Announcements are not apartments. A groundbreaking is not a solved housing crisis.

Premier David Eby wants British Columbians to hear that his housing plan is “delivering.” The province’s June 2 release says BC Builds has broken ground on its 4,000th unit, and it points to nearly 820 new homes under construction across two Burnaby projects. Those are real projects, and the units should be counted.

But the details make the victory lap look a lot less urgent. The province says the 338-home Cassie Avenue project is anticipated to complete in 2028. The 480-home Southside Community Church, also known as The Neighbourhood Church, project is anticipated to complete in 2030. For a renter making decisions in 2026, “come back in 2028 or 2030” is not a housing solution. It is a construction schedule.

The sharper problem is that the same week the NDP was selling momentum, Canada Mortgage and Housing Corporation was warning that momentum is weakening. CMHC’s 2026 Housing Market Outlook says construction and home sales in Ontario and British Columbia will be weaker than their 10-year averages. It says Vancouver housing starts are expected to keep trending down as high construction costs and weakening demand weigh on new project activity, especially condominiums.

CMHC’s B.C. outlook goes further. It says new home construction in B.C. markets will trend lower in 2026 after strong apartment activity in 2025, and will continue to decrease later in the forecast period. It warns that builders are facing rising costs, weak demand, stalled condominium presales and rental projects that become harder to justify as vacancy rises and rent growth slows.

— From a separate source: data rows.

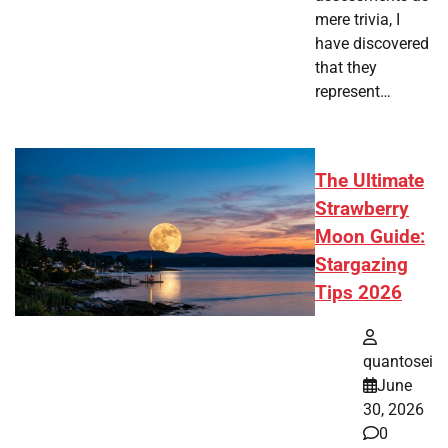
mere trivia, I
have discovered
that they
represent…
The Ultimate
Strawberry
Moon Guide:
Stargazing
Tips 2026
quantosei
June
30, 2026
0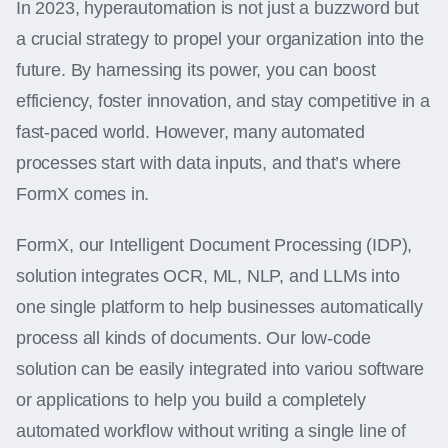
In 2023, hyperautomation is not just a buzzword but
a crucial strategy to propel your organization into the
future. By harnessing its power, you can boost
efficiency, foster innovation, and stay competitive in a
fast-paced world. However, many automated
processes start with data inputs, and that’s where
FormX comes in.
FormX, our Intelligent Document Processing (IDP),
solution integrates OCR, ML, NLP, and LLMs into
one single platform to help businesses automatically
process all kinds of documents. Our low-code
solution can be easily integrated into variou software
or applications to help you build a completely
automated workflow without writing a single line of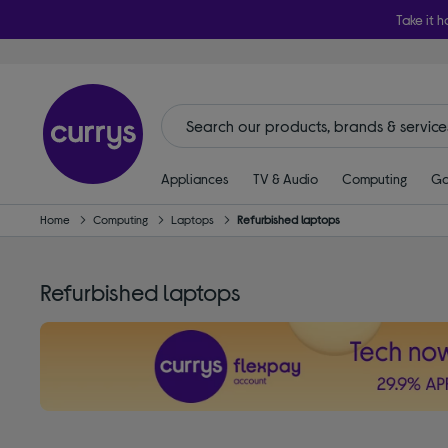
Take it h
Appliances
TV & Audio
Computing
Ga
Home
Computing
Laptops
Refurbished laptops
Refurbished laptops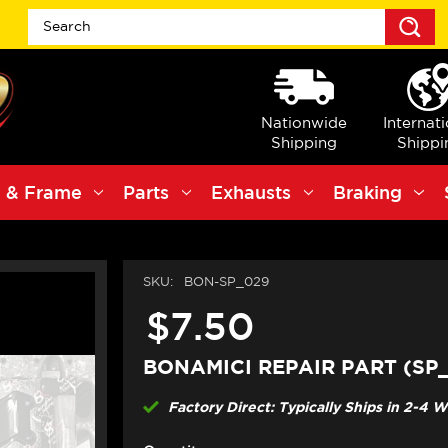
S
Nationwide
Internat
Shipping
Shippi
 & Frame
Parts
Exhausts
Braking
SKU:
BON-SP_029
$7.50
BONAMICI REPAIR PART (SP
Factory Direct: Typically Ships in 2-4 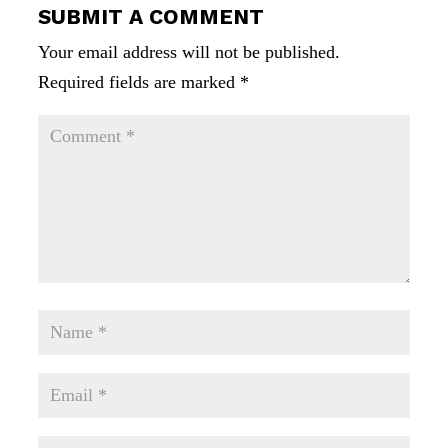
SUBMIT A COMMENT
Your email address will not be published.
Required fields are marked
*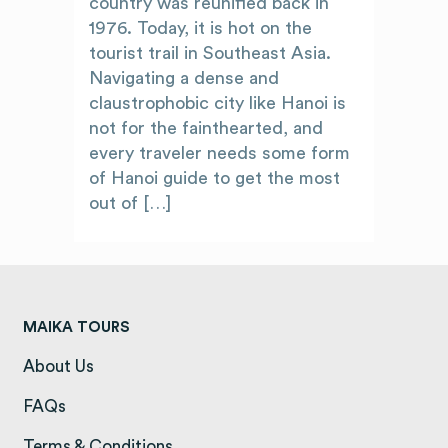
country was reunified back in
1976. Today, it is hot on the
tourist trail in Southeast Asia.
Navigating a dense and
claustrophobic city like Hanoi is
not for the fainthearted, and
every traveler needs some form
of Hanoi guide to get the most
out of […]
MAIKA TOURS
About Us
(opens in a new tab)
FAQs
(opens in a new tab)
Terms & Conditions
(opens in a new tab)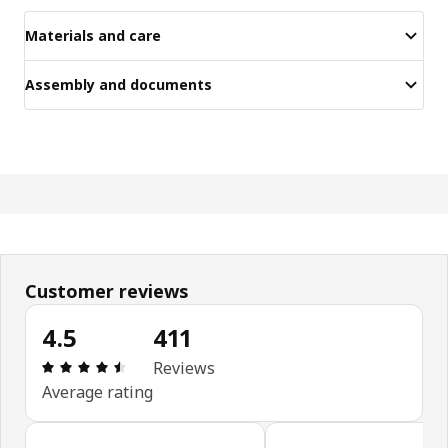
Materials and care
Assembly and documents
Customer reviews
4.5
411
Review: 4.5 out of 5 stars. Total reviews: 411
Reviews
Average rating
Skip customer reviews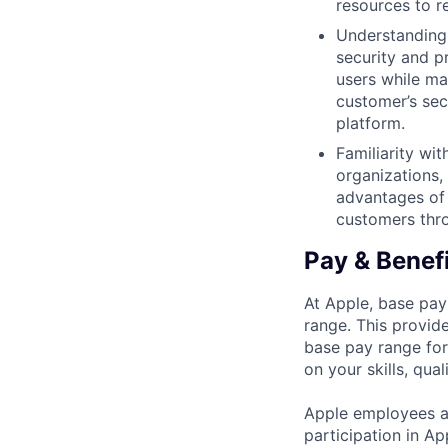
resources to r
Understanding 
security and p
users while ma
customer’s sec
platform.
Familiarity wi
organizations,
advantages of 
customers thro
Pay & Benef
At Apple, base pay
range. This provid
base pay range for
on your skills, qual
Apple employees a
participation in A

That does not mean every NDP policy has failed or that no homes are being built. It does mean the government’s political framing is selective. The public gets ribbon-cutting language, milestone numbers and carefully chosen rent comparisons. The harder federal forecast says the market underneath those announcements is fragile.

Housing affordability is not fixed because a government can list projects in a backgrounder. It is fixed when enough homes are completed, in the right places, at prices ordinary workers can actually pay. A 4,000-unit BC Builds milestone may sound impressive in a press release, but it is tiny beside the scale of B.C.’s shortage and slow beside the pressure families face every month.

Eby’s government has spent years centralizing housing power, overriding municipalities, promising speed and branding every announcement as proof of progress. If that plan is working as advertised, British Columbians deserve an answer to the obvious question: why is CMHC warning that B.C. construction is slowing and Vancouver starts are still trending down?

The NDP cannot govern by headline forever. The test is not whether Victoria can announce homes. The test is whether British Columbians can actually live in them before another election cycle passes.